Fig. 1. Effect of acute blood fluctuation on rat podocyte proliferation and apoptosis (Hu Z, Fang W, et al., 2021).

Fig. 2. AGF induces autophagy in rat podocytes (Hu Z, Fang W, et al., 2021).

Fig. 3. AGF promotes pro-inflammatory cytokine generation (Hu Z, Fang W, et al., 2021).

Rac1 and RhoA Activity Influences Rat Podocyte Permeability and Migration

Podocyte foot processes maintain glomerular permeability and are regulated by insulin through the PKGIα signaling pathway. Disruption of this mechanism in diabetes impacts the actin cytoskeleton, which depends on Rho GTPases. Rachubik et al. used Rho GTPases inhibitors and siRNA in cultured cells and Zucker rats to explored PKGIα-Rac1-RhoA's role in podocyte cytoskeletal organization.

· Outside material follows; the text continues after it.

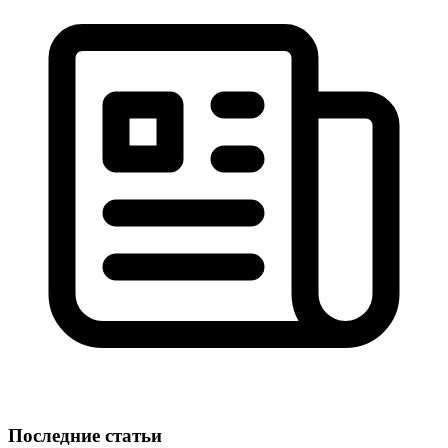
Последние статьи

Insulin significantly increased glomerular albumin permeability (P_alb). This increase was reduced by Rac1 inhibitors EHT1864 and NSC23766 by 32% and 57%, respectively, (Fig. 4A). Conversely, RhoA inhibitors (Ripasudil acid and Y27632) increased P_alb by 240% and didn't affect P_alb with insulin. Similar trends were observed in podocyte layer albumin permeability (Fig. 4B). Insulin increased albumin flux by 197%, reduced in the presence of Rac1 inhibitors. RhoA inhibitors also elevated permeability through the podocyte monolayer. To investigate how small GTPases influence cytoskeleton dynamics and podocyte migration, they utilized NSC23766 and Y27632 inhibitors. Quantitative analysis showed that insulin increased F-actin near the plasma membrane (Fig. 5). They hypothesized that this insulin-driven cytoskeletal reorganization is Rac1-dependent, as preincubation with the Rac1 inhibitor NSC23666 lessened the effect. RhoA inhibition also mimicked insulin's effect (Fig. 5). Wound-healing assay revealed insulin boosted podocyte migration, blocked by NSC23766, but not by Y27632, indicating insulin's role as a key Rac1-dependent actin remodeling and migration regulator.

Fig. 4. Rho family GTPases regulate glomerular filtration barrier permeability (Rachubik R, Szrejder M, et al., 2022).

Fig. 5. Insulin redistributes F-actin to the cell periphery via Rac1 signaling pathway (Rachubik R, Szrejder M, et al., 2022).